Frequently Asked Questions

Common clinical questions about JENLOGA vs ADQUEY, answered by our medical review team.

1. What is the main difference between JENLOGA and ADQUEY?

JENLOGA is a Oral Contraceptive that works by JENLOGA is a combination of sulfamethoxazole, a sulfonamide, and trimethoprim, a dihydrofolate reductase inhibitor. Sulfamethoxazole inhibits bacterial dihydrofolic acid synthesis by competing with para-aminobenzoic acid, while trimethoprim inhibits dihydrofolate reductase, blocking the conversion of dihydrofolic acid to tetrahydrofolic acid. This sequential blockade produces synergistic bactericidal activity.. ADQUEY is a Oral Contraceptive that works by ADQUEY (aducanumab) is a human monoclonal antibody that selectively targets aggregated forms of amyloid beta (Aβ), including soluble oligomers and insoluble fibrils, reducing Aβ plaques in the brain. The exact mechanism linking Aβ reduction to clinical improvement is not fully established.. They differ in pharmacokinetic profiles, FDA-approved indications, and side effect profiles.

2. Which is stronger: JENLOGA or ADQUEY?

Potency comparisons between JENLOGA and ADQUEY depend on the specific clinical indication. These are both Oral Contraceptive agents and are not directly interchangeable by dose. A physician or clinical pharmacist should guide any therapeutic switching decisions.

3. What is the standard dosing for JENLOGA vs ADQUEY?

The standard adult dose of JENLOGA is: 350 mg orally once daily with food.. The standard adult dose of ADQUEY is: 400 mg orally once daily with food.. Dosing should always be individualized based on indication, renal and hepatic function, age, and other patient factors.

4. Can you take JENLOGA and ADQUEY together?

No direct drug-drug interaction has been formally documented between JENLOGA and ADQUEY in current clinical databases. However, individual patient risk factors including other medications, organ function, and comorbidities should always be evaluated by a qualified healthcare provider.

5. Are JENLOGA and ADQUEY safe during pregnancy?

The maternal-fetal safety profiles differ.
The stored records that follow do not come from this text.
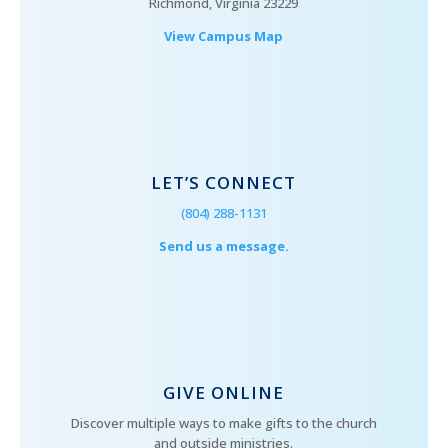
Richmond, Virginia 23229
View Campus Map
LET’S CONNECT
(804) 288-1131
Send us a message.
GIVE ONLINE
Discover multiple ways to make gifts to the church
and outside ministries.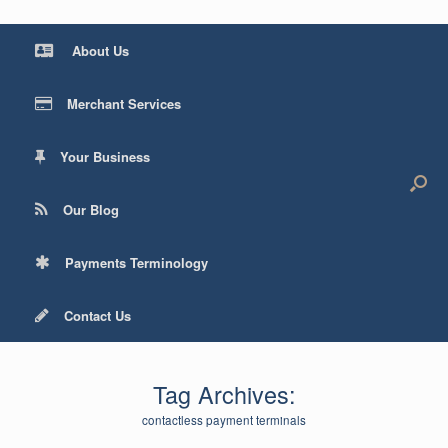
About Us
Merchant Services
Your Business
Our Blog
Payments Terminology
Contact Us
Tag Archives:
contactless payment terminals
JENLOGA is classified as Category C. Pregnancy exposure registry data indicate increased risk of major congenital malformations, including neural tube defects, cardiovascular anomalies, and cleft palate, with first-tr. ADQUEY is classified as Category C. ADQUEY (estradiol valerate/dienogest) is contraindicated in pregnancy. First trimester exposure may cause congenital anomalies including cardiovascular and neural tube defects. Sec. Always consult a maternal-fetal medicine specialist before taking either drug during pregnancy or lactation.